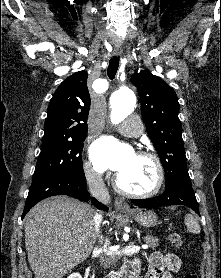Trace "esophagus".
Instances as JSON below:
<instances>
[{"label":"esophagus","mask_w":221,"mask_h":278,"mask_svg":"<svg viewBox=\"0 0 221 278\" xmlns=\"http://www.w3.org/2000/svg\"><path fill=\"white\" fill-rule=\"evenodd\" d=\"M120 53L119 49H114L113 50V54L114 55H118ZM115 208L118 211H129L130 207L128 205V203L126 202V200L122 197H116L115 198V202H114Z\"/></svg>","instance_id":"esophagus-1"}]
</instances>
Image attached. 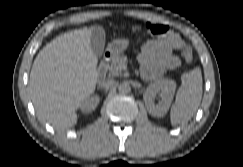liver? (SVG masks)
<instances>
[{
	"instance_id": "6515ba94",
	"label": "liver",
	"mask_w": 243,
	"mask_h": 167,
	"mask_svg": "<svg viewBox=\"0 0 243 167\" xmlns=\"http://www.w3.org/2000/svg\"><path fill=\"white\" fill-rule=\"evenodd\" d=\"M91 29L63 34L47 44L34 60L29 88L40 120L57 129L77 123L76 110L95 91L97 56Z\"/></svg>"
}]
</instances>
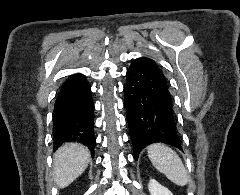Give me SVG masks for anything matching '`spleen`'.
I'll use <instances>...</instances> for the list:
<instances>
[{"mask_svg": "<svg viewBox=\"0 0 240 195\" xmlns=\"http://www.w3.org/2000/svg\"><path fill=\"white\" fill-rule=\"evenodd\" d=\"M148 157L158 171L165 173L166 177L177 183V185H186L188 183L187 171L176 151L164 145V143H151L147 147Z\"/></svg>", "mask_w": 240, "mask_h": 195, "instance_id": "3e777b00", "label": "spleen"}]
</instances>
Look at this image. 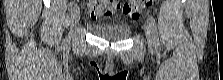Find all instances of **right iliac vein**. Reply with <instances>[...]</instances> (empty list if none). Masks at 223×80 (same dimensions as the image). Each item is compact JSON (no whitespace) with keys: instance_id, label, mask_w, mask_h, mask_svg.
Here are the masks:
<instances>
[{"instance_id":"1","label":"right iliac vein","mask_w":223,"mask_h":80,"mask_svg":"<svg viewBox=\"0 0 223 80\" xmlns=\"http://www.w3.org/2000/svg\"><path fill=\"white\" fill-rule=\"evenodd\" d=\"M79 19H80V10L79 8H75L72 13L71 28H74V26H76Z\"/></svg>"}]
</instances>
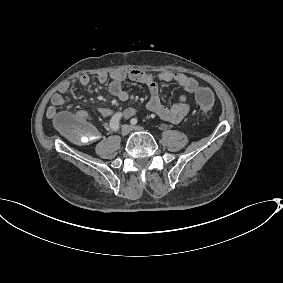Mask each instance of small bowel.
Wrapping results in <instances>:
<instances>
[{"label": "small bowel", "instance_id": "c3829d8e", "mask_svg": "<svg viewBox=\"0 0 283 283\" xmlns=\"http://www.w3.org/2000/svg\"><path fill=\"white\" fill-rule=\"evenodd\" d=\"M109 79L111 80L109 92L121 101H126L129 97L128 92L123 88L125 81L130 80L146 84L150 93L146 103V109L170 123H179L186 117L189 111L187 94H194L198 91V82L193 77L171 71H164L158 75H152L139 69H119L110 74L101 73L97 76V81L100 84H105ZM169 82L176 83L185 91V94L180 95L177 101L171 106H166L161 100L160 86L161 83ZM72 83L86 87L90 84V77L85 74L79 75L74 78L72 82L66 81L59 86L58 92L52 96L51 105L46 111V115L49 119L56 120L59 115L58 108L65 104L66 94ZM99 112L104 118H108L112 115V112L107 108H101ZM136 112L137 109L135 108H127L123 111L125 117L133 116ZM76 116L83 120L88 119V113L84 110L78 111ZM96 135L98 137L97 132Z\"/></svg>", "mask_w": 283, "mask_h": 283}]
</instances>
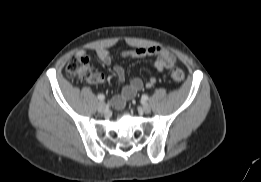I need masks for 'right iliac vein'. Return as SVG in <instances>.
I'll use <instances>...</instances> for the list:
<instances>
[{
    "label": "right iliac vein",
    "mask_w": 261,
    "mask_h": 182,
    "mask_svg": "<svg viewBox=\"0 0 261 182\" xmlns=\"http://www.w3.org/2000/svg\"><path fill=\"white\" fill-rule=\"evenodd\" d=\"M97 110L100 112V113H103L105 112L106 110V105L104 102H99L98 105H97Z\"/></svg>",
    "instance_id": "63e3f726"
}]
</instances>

▬▬▬

> ABOUT THIS TASK
Output only the lines running from the one containing "I need masks" to the end of the records, inclusive and exact; skip the pictures.

> EXERCISE SOLUTION
I need masks for 'right iliac vein'. Return as SVG in <instances>.
I'll use <instances>...</instances> for the list:
<instances>
[{
    "label": "right iliac vein",
    "mask_w": 261,
    "mask_h": 182,
    "mask_svg": "<svg viewBox=\"0 0 261 182\" xmlns=\"http://www.w3.org/2000/svg\"><path fill=\"white\" fill-rule=\"evenodd\" d=\"M97 110L100 112V113H103L105 112L106 110V105L104 102H99L98 105H97Z\"/></svg>",
    "instance_id": "63e3f726"
}]
</instances>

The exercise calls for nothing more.